Good lord, this story of a former Credit Suisse wealth manager jailed for allegedly doing all sorts of rogue-trading nonsense suffers only a tiny bit from the fact that he "can't be identified in public" under Swiss law. Let's call him Mr. X. He is wonderful, a cartoon version of wealth management. He joined Credit Suisse at age 40 with no prior banking experience, and almost immediately got some big clients, including Georgian politician-tycoon Bidzina Ivanishvili. Those big clients came with big expectations, and when they missed out on stock rallies they complained. Mr. X did not like the complaints:

“From that moment, around April-May, I told myself that all my clients had to make profits so they would stop annoying me with their criticism about lack of performance,” he told bank investigators.

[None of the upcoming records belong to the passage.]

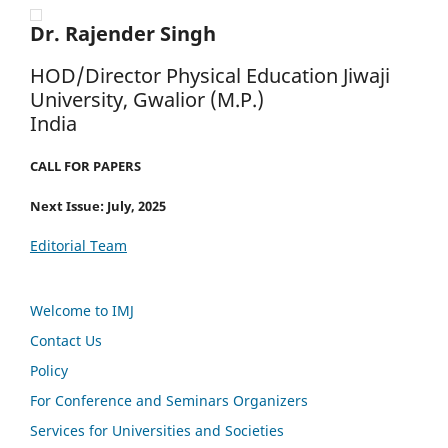
Dr. Rajender Singh
HOD/Director Physical Education Jiwaji
University, Gwalior (M.P.)
India
CALL FOR PAPERS
Next Issue: July, 2025
Editorial Team
Welcome to IMJ
Contact Us
Policy
For Conference and Seminars Organizers
Services for Universities and Societies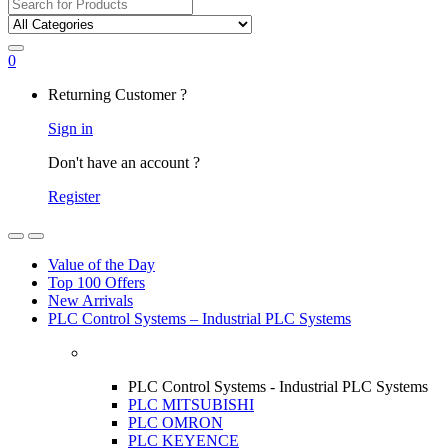
Search
for:
0
My
Returning Customer ?
Account
Sign in
Don't have an account ?
Register
Open
Close
Value of the Day
Top 100 Offers
New Arrivals
PLC Control Systems – Industrial PLC Systems
PLC Control Systems - Industrial PLC Systems
PLC MITSUBISHI
PLC OMRON
PLC KEYENCE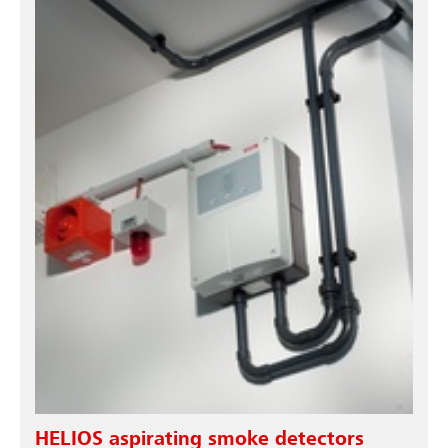
HELIOS aspirating smoke detectors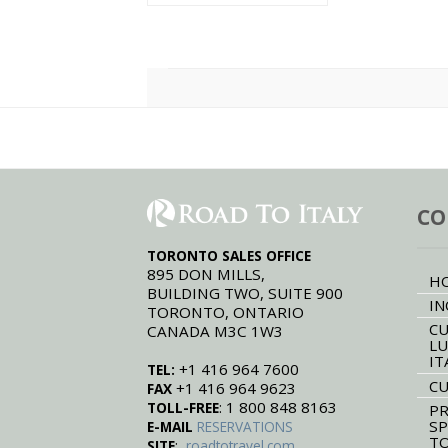
Fiori.
CO
TORONTO SALES OFFICE
895 DON MILLS,
H
BUILDING TWO, SUITE 900
IN
TORONTO, ONTARIO
CU
CANADA M3C 1W3
LU
IT
+1 416 964 7600
TEL:
CU
+1 416 964 9623
FAX
: 1 800 848 8163
TOLL-FREE
PR
SP
E-MAIL
RESERVATIONS
T
:
SITE
roadtotravel.com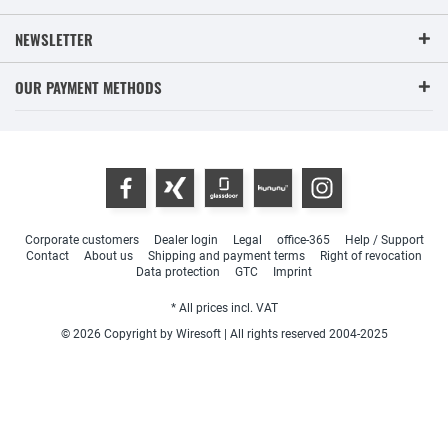
NEWSLETTER
OUR PAYMENT METHODS
Corporate customers
Dealer login
Legal
office-365
Help / Support
Contact
About us
Shipping and payment terms
Right of revocation
Data protection
GTC
Imprint
* All prices incl. VAT
© 2026 Copyright by Wiresoft | All rights reserved 2004-2025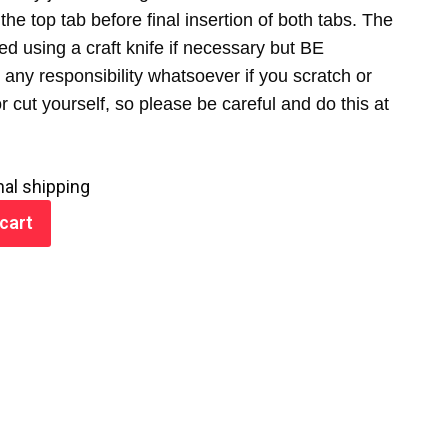
the top tab before final insertion of both tabs. The
ed using a craft knife if necessary but BE
any responsibility whatsoever if you scratch or
cut yourself, so please be careful and do this at
nal shipping
cart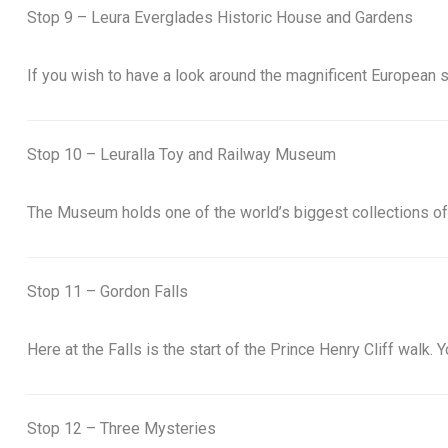
Stop 9 – Leura Everglades Historic House and Gardens
If you wish to have a look around the magnificent European s
Stop 10 – Leuralla Toy and Railway Museum
The Museum holds one of the world’s biggest collections of
Stop 11 – Gordon Falls
Here at the Falls is the start of the Prince Henry Cliff walk
Stop 12 – Three Mysteries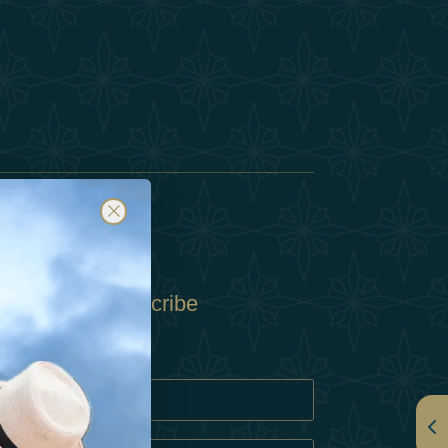
Subscribe
Policy
Policy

Can you imagine? Mr. X is new to banking, he's good at client relationships, he picks up some big clients, he has fun going out to dinner with them or whatever, and then one day his biggest client calls to be like "X I have enjoyed the dinners but really I came to Credit Suisse to make money on the stock market and I am not making money on the stock market." So there Mr. X is, again brand new to this, and he has to solve this problem. And the solution he comes up with -- and honestly it is brilliant in its simplicity -- is to just make money for all of his clients, so they'll stop annoying him.

And so he did! "Within weeks, he said, he was actively trading without permission, using Ivanishvili’s credit line to buy about $100 million in Russian stocks and bonds." And: "With markets around the world surging, he had soon more than made up the missed gains, with returns of as much as 180 percent, he said." He had made so much money for Ivanishvili that he had extra money to spread around to his other clients, like the "two Russian gas-industry executives" who "always expected big profits and they wouldn’t tolerate losses." Just taking money from other clients and giving it to them is, you have to admit, a very clever way to ensure them big profits without any losses. Mr. X was a client-service genius.

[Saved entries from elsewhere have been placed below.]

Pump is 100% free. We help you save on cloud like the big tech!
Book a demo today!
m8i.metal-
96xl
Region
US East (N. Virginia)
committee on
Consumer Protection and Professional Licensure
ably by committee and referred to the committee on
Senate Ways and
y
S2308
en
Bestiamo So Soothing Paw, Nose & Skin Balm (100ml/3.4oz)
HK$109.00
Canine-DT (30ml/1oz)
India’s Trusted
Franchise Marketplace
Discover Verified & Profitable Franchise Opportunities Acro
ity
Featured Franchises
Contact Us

He was also a stock-market genius, it seems, only in the very narrow sense that he was good at putting on leveraged bets in bull markets. It ended as you'd expect: A trade lost money, there were margin calls to clients who weren't aware they were trading on margin, and the whole thing unraveled, though not quite enough to shake Mr. X's confidence in his own skills:

In the corporate security office in Geneva, he told investigators he could have prevented the margin calls with more unauthorized trading. But he was trying to enjoy the last day of his Italian vacation, he said. “I had had enough of this situation that had upset me so much.”

He's now in a prison hospital, and Ivanishvili has withdrawn his money and filed a complaint against Credit Suisse. "The clients and the bank made a lot of money and we never heard them complain," says Mr. X's lawyer, somewhat (somewhat!) reasonably.

There is other news out of Credit Suisse today:

Credit Suisse said on Wednesday that it planned to accelerate its cost cutting over the next three years and that it would further shrink its investment bank, as Tidjane Thiam, its new chief executive, seeks to turn around the lender in a difficult market.

The bank, based in Zurich, said it planned to eliminate 2,000 jobs in the trading arm of its investment bank as part of 6,000 job cuts across the company. It also said it would exit some businesses.

The cuts are part of Thiam's plan "to focus on wealth management to tap growth across Asia while shrinking the securities business," a popular approach among Swiss banks and European banks generally. One reason it's so popular is that it's relatively hard to lose a lot of money in wealth management: I mean, you can lose money, but it's your clients' money, not your own capital, so it's not that big a deal. Unless, you know. Unless Mr. X is rogue-trading with client money and you end up having to reimburse the clients. Wealth management, it turns out, is not that safe a business, if you're hiring people like Mr. X and then not keeping an eye on them.

Ah but there is still more news out of Credit Suisse:

Credit Suisse Group AG founded a venture with Silicon Valley’s Palantir Technologies Inc. that aims to catch rogue employees before they can harm the bank, employing the expertise of a firm seed-funded by the U.S. Central Intelligence Agency that’s better known for identifying terrorists.

The 50-50 joint venture, called Signac, was signed in recent weeks and will initially focus on detecting unauthorized trading, Credit Suisse said in a presentation seen by Bloomberg News. The Zurich-based lender plans to expand Signac to monitor all employee behavior, catch breaches of conduct rules, and eventually offer the service to other banks.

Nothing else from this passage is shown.